While this is neat, I need to be careful about using this, because the reference returned by the operator is completely invalidated if I add or remove a component to that entity!

24.2 Component Queries

I'm going to start off by saying that I'm not going to change anything about how we query for entities at this phase of development. I wanted to address it because the profiling results clearly show that these queries make up for the majority of the game's runtime, now that the physics system has been optimized, making up for about 50% of the game's runtime.

The reason is pretty simple: even though the archetype graph is itself an optimization over iterating over all of the entities blindly, it's still an O(n^2) algorithm to iterate over all the archetypes and find the ones that are relevant to the set of components that we are looking for.
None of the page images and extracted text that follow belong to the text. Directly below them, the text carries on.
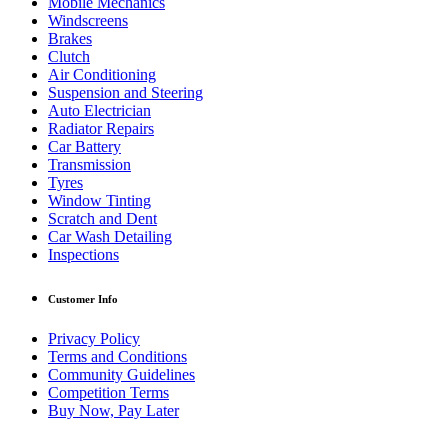
Mobile Mechanics
Windscreens
Brakes
Clutch
Air Conditioning
Suspension and Steering
Auto Electrician
Radiator Repairs
Car Battery
Transmission
Tyres
Window Tinting
Scratch and Dent
Car Wash Detailing
Inspections
Customer Info
Privacy Policy
Terms and Conditions
Community Guidelines
Competition Terms
Buy Now, Pay Later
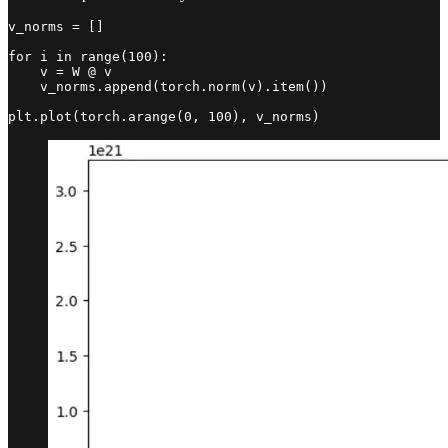
v_norms = []

for i in range(100):

    v = W @ v

    v_norms.append(torch.norm(v).item())

plt.plot(torch.arange(0, 100), v_norms)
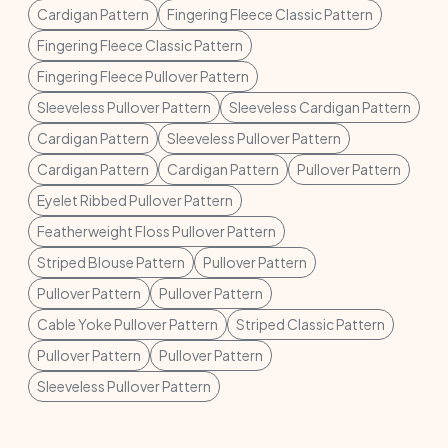
Cardigan Pattern
Fingering Fleece Classic Pattern
Fingering Fleece Classic Pattern
Fingering Fleece Pullover Pattern
Sleeveless Pullover Pattern
Sleeveless Cardigan Pattern
Cardigan Pattern
Sleeveless Pullover Pattern
Cardigan Pattern
Cardigan Pattern
Pullover Pattern
Eyelet Ribbed Pullover Pattern
Featherweight Floss Pullover Pattern
Striped Blouse Pattern
Pullover Pattern
Pullover Pattern
Pullover Pattern
Cable Yoke Pullover Pattern
Striped Classic Pattern
Pullover Pattern
Pullover Pattern
Sleeveless Pullover Pattern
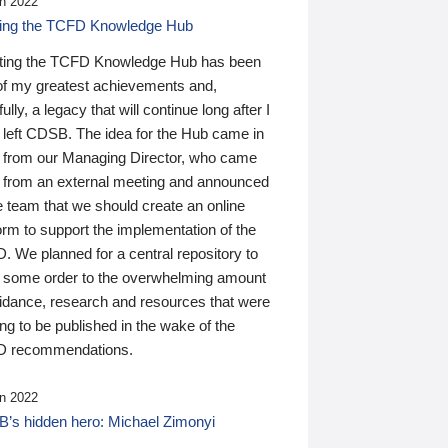
n 2022
ding the TCFD Knowledge Hub
ting the TCFD Knowledge Hub has been
of my greatest achievements and,
ully, a legacy that will continue long after I
 left CDSB. The idea for the Hub came in
 from our Managing Director, who came
 from an external meeting and announced
e team that we should create an online
orm to support the implementation of the
 We planned for a central repository to
g some order to the overwhelming amount
uidance, research and resources that were
ing to be published in the wake of the
 recommendations.
n 2022
’s hidden hero: Michael Zimonyi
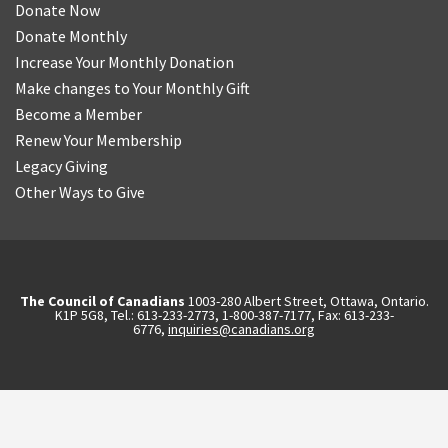
Donate Now
Donate Monthly
Increase Your Monthly Donation
Make changes to Your Monthly Gift
Become a Member
Renew Your Membership
Legacy Giving
Other Ways to Give
The Council of Canadians
1003-280 Albert Street, Ottawa, Ontario.
K1P 5G8, Tel.: 613-233-2773, 1-800-387-7177, Fax: 613-233-
6776,
inquiries@canadians.org
English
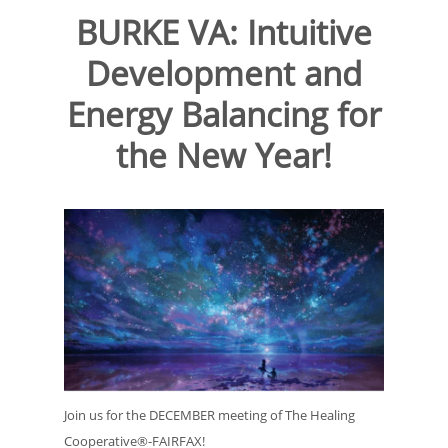
BURKE VA: Intuitive
Development and
Energy Balancing for
the New Year!
Join us for the DECEMBER meeting of The Healing
Cooperative®-FAIRFAX!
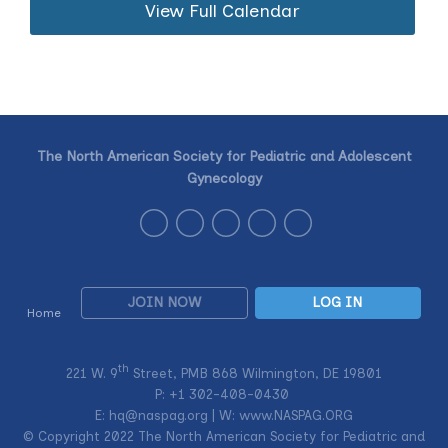
View Full Calendar
The North American Society for Pediatric and Adolescent
Gynecology
JOIN NOW
LOG IN
Home
th
221 W. 9
Street, PMB 868 Wilmington, DE 19801
P: +1
302-408-0430
E:
hq@naspag.org
| W: www.NASPAG.ORG
© Copyright 2022 The North American Society for Pediatric and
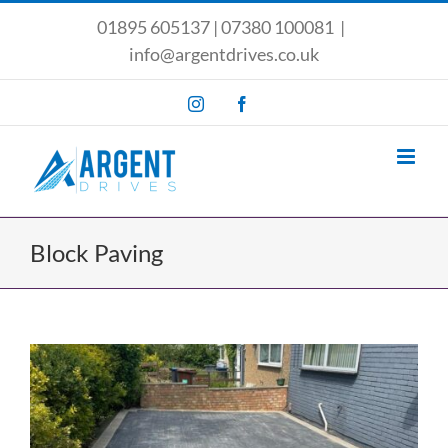
Skip
01895 605137
|
07380 100081
|
to
info@argentdrives.co.uk
content
Instagram
Facebook
Block Paving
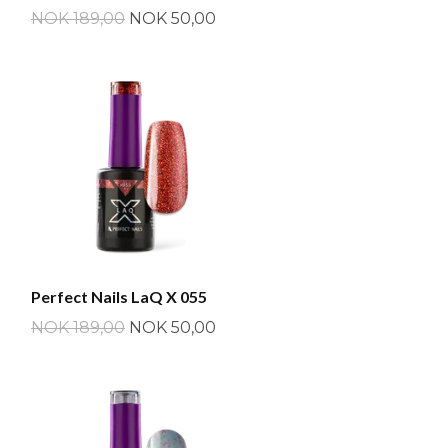
NOK 189,00
NOK 50,00
Perfect Nails LaQ X 055
NOK 189,00
NOK 50,00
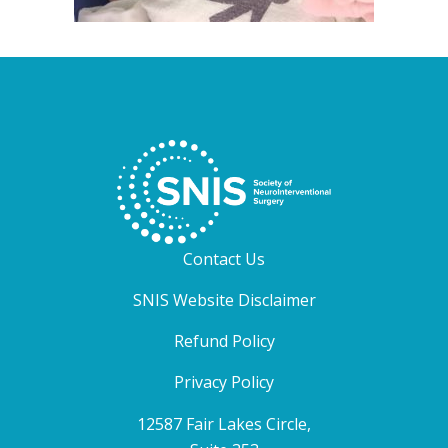
Contact Us
SNIS Website Disclaimer
Refund Policy
Privacy Policy
12587 Fair Lakes Circle,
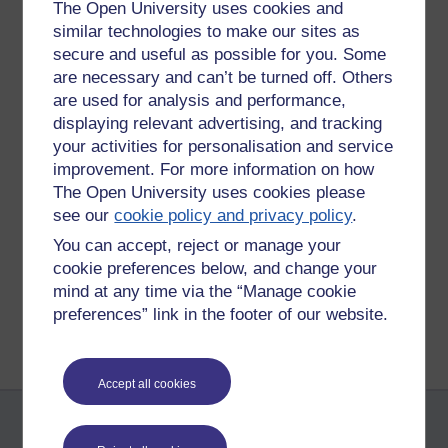
The Open University uses cookies and
Permalink
Add your comment
similar technologies to make our sites as
Share post
secure and useful as possible for you. Some
are necessary and can’t be turned off. Others
Comments
are used for analysis and performance,
displaying relevant advertising, and tracking
your activities for personalisation and service
New comment
That is quite an interesting link. I
improvement. For more information on how
didn't realise the pre-concepts for the
The Open University uses cookies please
ipad went so far back in time. Joyce
Sunday 3 July 2011 at
see our
cookie policy and privacy policy
.
08:48
You can accept, reject or manage your
by
Joyce Rae
cookie preferences below, and change your
mind at any time via the “Manage cookie
Return to
Reflections on e-Learning
preferences” link in the footer of our website.
Accept all cookies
I don't necessarily think it was a bad idea to implement an ECS architecture at the beginning - it has definitely simplified the iteration of the design process. However, ECS excels in performance when you make few queries that contain lots of results, allowing you to rapidly iterate over those results with incredible performance due to CPU cache coherence. Our game does not contain very many entities, nor are the entities that it does contain particularly similar.

Rather, the thing that this architecture has afforded us has been the ability to rapidly refactor the game systems without worrying about object structure. Adding new functionality is as easy as creating a new System, adding in some findEntities<>() queries, and mutating the results as needed. No need to worry about entities pointing to other entities or which functionality they each have, the data and logic are entirely separate.

However, it probably would have been just as easy to follow a traditional entity-component architecture, where each component contains both data and logic, and entities contain sets of components (similar to Unity). Maybe I'll give that a shot for a future project, or maybe I'll try to further optimize our ECS queries.

For now, I just want to get this game released, and its current performance is good enough.

24.3 Leaderboard Adjustments

Quite a few people have been playing the iOS version of the game, including some of my friends, and a handful of kids from my daughter's school. It's been fun watching them compete over leaderboard positions, though none of them have managed to beat my own high score yet.

One score entry in particular contains a username that is in Hebrew. My custom-made font obviously doesn't support Hebrew characters, which isn't really the problem - the username is so long that it covers up the score entirely!

Long leaderboard name with unsupported characters

Since there is space for 26 characters across the horizontal space of the leaderboard row, I'll generate a max length for the name by subtracting the length of the rank and score strings (and spaces), and trim the name based on that length.

Trimmed leaderboard names

24.4 Use-After-Free Errors

I decided to test the recent changes on Android, and to my surprise, the game crashed as soon as I tried to leave the title scene. Apparently the World (owned by the scene) was getting destroyed before the removal listener for the BoundingBoxes were getting called, leading to the error.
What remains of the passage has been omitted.